Welsh Education Secretary launches £36M fund aimed at reducing infant class sizes and raising standards.

News and Info from Deeside, Flintshire, North Wales
This article is old - Published: Monday, Jan 23rd, 2017

The Welsh Education Secretary Kirsty Williams AM has launched a £36M fund which aims to reduce infant class sizes and raise standards.

 

The fund will target classes where teaching and learning needs to improve and where there are high levels of deprivation, the money will be invested over the next four years up until 2021.

The latest figures show that 7.6% (8,196) of infant pupils in Wales were in classes of over 30.

Welsh conservatives have questioned how the new policy can feasibly be implemented in the face of Wales’ teacher recruitment crisis,

Kirsty Williams said:

Our national mission is to raise standards and extend opportunities for all our young people.

Time and time again parents and teachers tell me that they are concerned about class sizes.

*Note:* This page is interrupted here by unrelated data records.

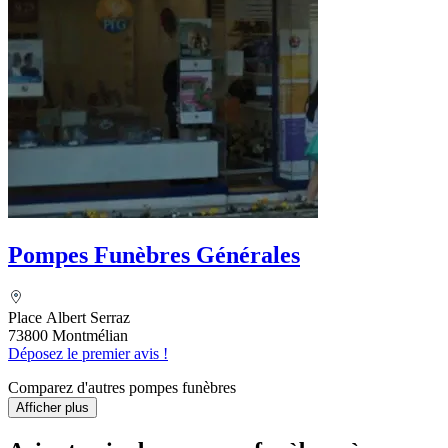
Pompes Funèbres Générales
Place Albert Serraz
73800 Montmélian
Déposez le premier avis !
Comparez d'autres pompes funèbres
Afficher plus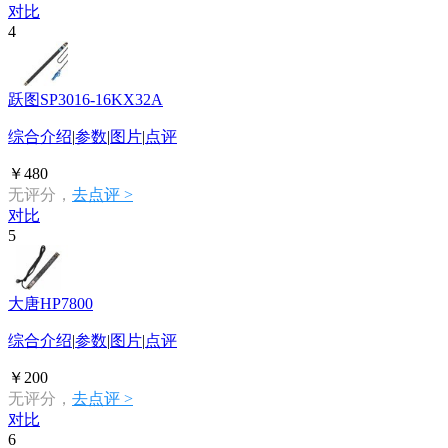
对比
4
跃图SP3016-16KX32A
综合介绍
|
参数
|
图片
|
点评
￥480
无评分，
去点评 >
对比
5
大唐HP7800
综合介绍
|
参数
|
图片
|
点评
￥200
无评分，
去点评 >
对比
6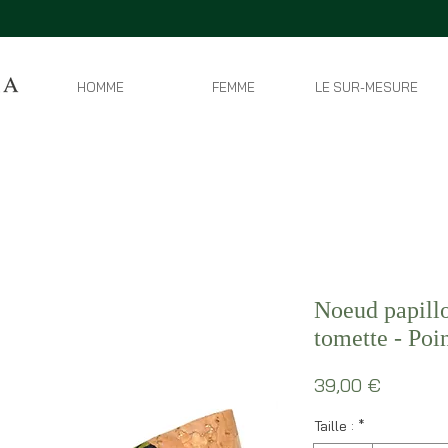
HOMME
FEMME
LE SUR-MESURE
Noeud papillo
tomette - Poi
Prix
39,00 €
Taille :
*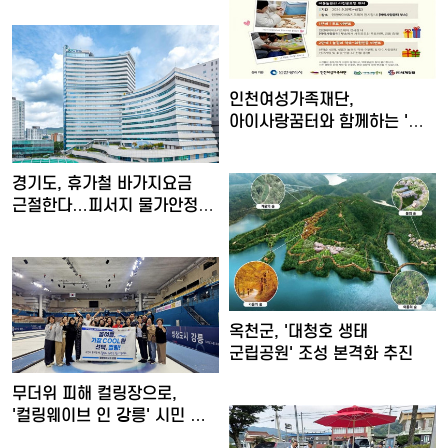
인천여성가족재단,
아이사랑꿈터와 함께하는 '놀
권리 캠…
경기도, 휴가철 바가지요금
근절한다…피서지 물가안정
현…
옥천군, '대청호 생태
군립공원' 조성 본격화 추진
무더위 피해 컬링장으로,
'컬링웨이브 인 강릉' 시민 …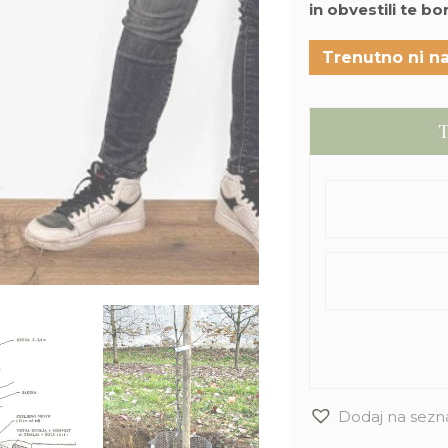
in obvestili te b
Trenutno ni na
T
Dodaj na sezn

We have listened to these concerns, looked at the international evidence, and are today announcing a new £36m fund to address infant class sizes.

Shadow Education Secretary Darren Millar AM said the new policy will not be a “silver bullet” to solving the educational crisis facing Welsh schools.

The scant evidence base for this policy is well documented with a Welsh Government adviser having publicly spoken out against the idea of its implementation back in June.

Conversely, there is growing evidence of Wales’ worsening teacher recruitment crisis, and so it remains unclear how this policy can be made to work; smaller class sizes mean more classrooms, which in turn demands more teachers – of which our country is in woefully short supply. Mr Millar said.